He calls it “the silent creep of impending doom.”

One of the earliest signs is companies saying “We’re successful because we do these specific things,” as opposed to the more penetrating understanding and insight:  “We’re successful because we understand why we do these specific things and under what conditions they would not longer work.”

This is the foundation for any and all innovation; otherwise you are simply gathering an assortment of tactics independent of a mission.  Biblical fidelity is, hopefully, a given, but once you are confident you are working within those parameters, you must then determine why it is you do anything:  What is the foundational nature of your mission?  What are you trying to accomplish?  Who are you trying to reach?  

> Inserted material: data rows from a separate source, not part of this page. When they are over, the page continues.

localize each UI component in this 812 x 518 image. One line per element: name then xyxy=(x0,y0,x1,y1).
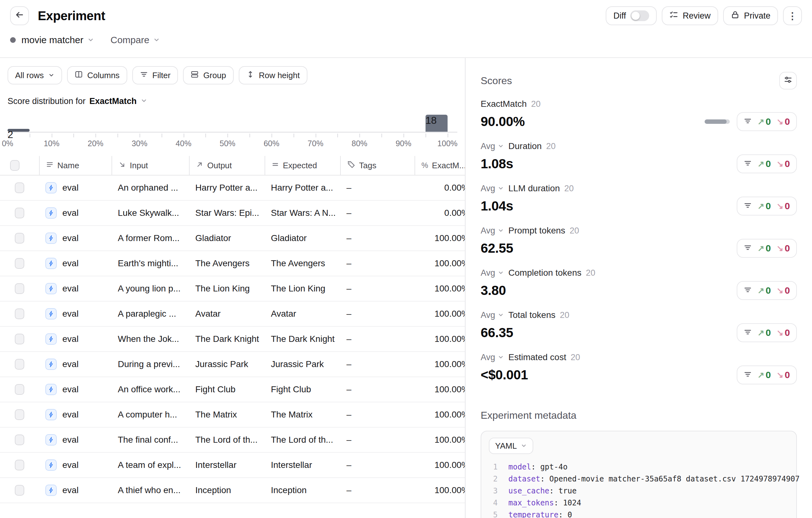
compare-selector[interactable]: Compare xyxy=(111,35,160,46)
column-header-input[interactable]: Input xyxy=(112,156,189,175)
row-checkbox[interactable] xyxy=(15,434,24,445)
filter-button[interactable]: Filter xyxy=(132,66,178,84)
column-header-exactmatch[interactable]: % ExactM... xyxy=(414,156,466,175)
row-name: eval xyxy=(62,410,79,420)
metadata-format-dropdown[interactable]: YAML xyxy=(489,438,533,454)
aggregation-dropdown[interactable]: Avg xyxy=(481,142,504,151)
table-row[interactable]: eval A young lion p... The Lion King The… xyxy=(0,276,466,301)
experiment-selector[interactable]: movie matcher xyxy=(22,35,94,46)
score-count: 20 xyxy=(560,310,569,320)
row-checkbox[interactable] xyxy=(15,409,24,420)
row-checkbox[interactable] xyxy=(15,460,24,470)
table-row[interactable]: eval A paraplegic ... Avatar Avatar – 10… xyxy=(0,301,466,327)
row-checkbox[interactable] xyxy=(15,384,24,395)
table-row[interactable]: eval During a previ... Jurassic Park Jur… xyxy=(0,352,466,377)
score-count: 20 xyxy=(531,99,541,109)
score-count: 20 xyxy=(564,184,574,194)
axis-label: 50% xyxy=(220,139,235,148)
group-button[interactable]: Group xyxy=(183,66,233,84)
axis-tick xyxy=(426,134,426,137)
score-value: 3.80 xyxy=(481,283,506,298)
score-filter-pill[interactable]: ↗0 ↘0 xyxy=(737,239,797,258)
row-output: Gladiator xyxy=(189,226,265,251)
column-header-output[interactable]: Output xyxy=(189,156,265,175)
table-row[interactable]: eval A former Rom... Gladiator Gladiator… xyxy=(0,226,466,251)
score-item: Avg Completion tokens 20 3.80 ↗0 ↘0 xyxy=(481,266,797,309)
row-output: Fight Club xyxy=(189,377,265,402)
row-checkbox[interactable] xyxy=(15,334,24,344)
score-filter-pill[interactable]: ↗0 ↘0 xyxy=(737,281,797,300)
format-label: YAML xyxy=(495,441,517,451)
table-row[interactable]: eval An orphaned ... Harry Potter a... H… xyxy=(0,175,466,201)
axis-tick xyxy=(117,134,118,137)
row-checkbox[interactable] xyxy=(15,309,24,319)
diff-toggle-switch[interactable] xyxy=(630,10,649,21)
trend-up-icon: ↗ xyxy=(757,370,764,380)
column-header-name[interactable]: Name xyxy=(39,156,112,175)
chevron-down-icon xyxy=(521,441,527,451)
distribution-metric-selector[interactable]: ExactMatch xyxy=(89,96,137,106)
table-row[interactable]: eval When the Jok... The Dark Knight The… xyxy=(0,327,466,352)
score-filter-pill[interactable]: ↗0 ↘0 xyxy=(737,112,797,131)
aggregation-dropdown[interactable]: Avg xyxy=(481,352,504,362)
table-row[interactable]: eval Earth's mighti... The Avengers The … xyxy=(0,251,466,276)
row-expected: Fight Club xyxy=(265,377,340,402)
table-row[interactable]: eval The final conf... The Lord of th...… xyxy=(0,428,466,453)
row-name-cell: eval xyxy=(39,352,112,376)
diff-label: Diff xyxy=(613,11,626,21)
row-name-cell: eval xyxy=(39,226,112,251)
eval-bolt-icon xyxy=(46,283,57,294)
score-filter-pill[interactable]: ↗0 ↘0 xyxy=(737,154,797,173)
table-row[interactable]: eval A team of expl... Interstellar Inte… xyxy=(0,453,466,478)
table-row[interactable]: eval A thief who en... Inception Incepti… xyxy=(0,478,466,503)
row-checkbox[interactable] xyxy=(15,208,24,218)
axis-tick xyxy=(140,134,140,137)
improvements-count: ↗0 xyxy=(757,327,771,338)
yaml-line: 5temperature: 0 xyxy=(489,509,789,518)
table-row[interactable]: eval An office work... Fight Club Fight … xyxy=(0,377,466,402)
row-name: eval xyxy=(62,384,79,395)
table-row[interactable]: eval A computer h... The Matrix The Matr… xyxy=(0,402,466,428)
row-checkbox[interactable] xyxy=(15,233,24,243)
row-name-cell: eval xyxy=(39,453,112,477)
row-checkbox[interactable] xyxy=(15,182,24,193)
row-expected: The Dark Knight xyxy=(265,327,340,351)
trend-up-icon: ↗ xyxy=(757,117,764,127)
select-all-checkbox[interactable] xyxy=(10,160,20,171)
row-height-button[interactable]: Row height xyxy=(239,66,308,84)
aggregation-dropdown[interactable]: Avg xyxy=(481,184,504,194)
score-name: Duration xyxy=(509,141,542,151)
column-header-expected[interactable]: Expected xyxy=(265,156,340,175)
row-checkbox[interactable] xyxy=(15,258,24,269)
score-count: 20 xyxy=(546,142,556,151)
compare-label: Compare xyxy=(111,35,149,46)
aggregation-dropdown[interactable]: Avg xyxy=(481,226,504,236)
more-options-button[interactable]: ⋮ xyxy=(783,6,802,25)
results-section: All rows Columns Filter Group Row xyxy=(0,58,466,518)
filter-icon xyxy=(744,242,752,254)
private-button[interactable]: Private xyxy=(723,6,778,25)
row-expected: The Avengers xyxy=(265,251,340,276)
aggregation-dropdown[interactable]: Avg xyxy=(481,310,504,320)
diff-toggle-button[interactable]: Diff xyxy=(606,6,657,25)
table-row[interactable]: eval Luke Skywalk... Star Wars: Epi... S… xyxy=(0,201,466,226)
histogram-bar[interactable]: 2 xyxy=(7,129,30,132)
axis-label: 60% xyxy=(264,139,280,148)
histogram-bar[interactable]: 18 xyxy=(426,115,447,132)
score-filter-pill[interactable]: ↗0 ↘0 xyxy=(737,197,797,215)
aggregation-dropdown[interactable]: Avg xyxy=(481,268,504,278)
chevron-down-icon xyxy=(498,310,504,320)
row-tags: – xyxy=(340,428,414,452)
row-checkbox[interactable] xyxy=(15,485,24,496)
review-button[interactable]: Review xyxy=(662,6,718,25)
back-button[interactable] xyxy=(10,6,29,25)
tag-icon xyxy=(347,161,355,171)
rows-filter-dropdown[interactable]: All rows xyxy=(7,66,62,84)
scores-settings-button[interactable] xyxy=(779,72,797,89)
score-filter-pill[interactable]: ↗0 ↘0 xyxy=(737,366,797,384)
row-checkbox[interactable] xyxy=(15,359,24,370)
column-header-tags[interactable]: Tags xyxy=(340,156,414,175)
score-filter-pill[interactable]: ↗0 ↘0 xyxy=(737,323,797,342)
row-checkbox[interactable] xyxy=(15,283,24,294)
columns-button[interactable]: Columns xyxy=(67,66,127,84)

If you know why you are doing something, you know whether it is effective, and are quick to discard things that no longer work.  If you are attempting to evangelize the unchurched, you are not attracted to any and all innovation, or even innovation that may reflect the culture of the unchurched; instead, you are after innovation that is effective at evangelizing the unchurched.  

I have never experienced a “U2charist.”  I have no idea whether it is an effective bridge into the culture that presents the message of the sacrament in ways that transform lives through a fresh confrontation with the claims of Christ.  Or whether it is “pointless,” “shallow,” and “embarrassing” (as suggested by its critics).

But I do know that the answer for the Church of England, or any other church, is not simply the incorporation of the music of U2.

It is the Church of England, and any other church, knowing why they would be interested in music at all.  

Then we can determine whether it should be U2.

James Emery White

 
Sources

“Let us pray, drum and YouTube,” Jonathan Wynne-Jones, The Sunday Telegraph, June 14, 2009, p. 14.

Jim Collins, How the Mighty Fall (New York: Harper Collins, 2009).